- _What is being asked_:
The records below are to be set down again exactly, with the pictures left out.

- _Exercise data_:
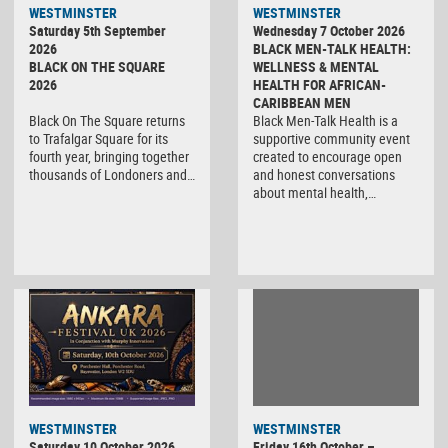
WESTMINSTER
WESTMINSTER
Saturday 5th September
Wednesday 7 October 2026
2026
BLACK MEN-TALK HEALTH:
BLACK ON THE SQUARE
WELLNESS & MENTAL
2026
HEALTH FOR AFRICAN-
CARIBBEAN MEN
Black On The Square returns
Black Men-Talk Health is a
to Trafalgar Square for its
supportive community event
fourth year, bringing together
created to encourage open
thousands of Londoners and…
and honest conversations
about mental health,…
WESTMINSTER
WESTMINSTER
Friday 16th October –
Saturday 10 October 2026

- _Result of this exercise_:
WESTMINSTER
WESTMINSTER
Saturday 5th September
Wednesday 7 October 2026
2026
BLACK MEN-TALK HEALTH:
BLACK ON THE SQUARE
WELLNESS & MENTAL
2026
HEALTH FOR AFRICAN-
CARIBBEAN MEN
Black On The Square returns
Black Men-Talk Health is a
to Trafalgar Square for its
supportive community event
fourth year, bringing together
created to encourage open
thousands of Londoners and…
and honest conversations
about mental health,…
WESTMINSTER
WESTMINSTER
Friday 16th October –
Saturday 10 October 2026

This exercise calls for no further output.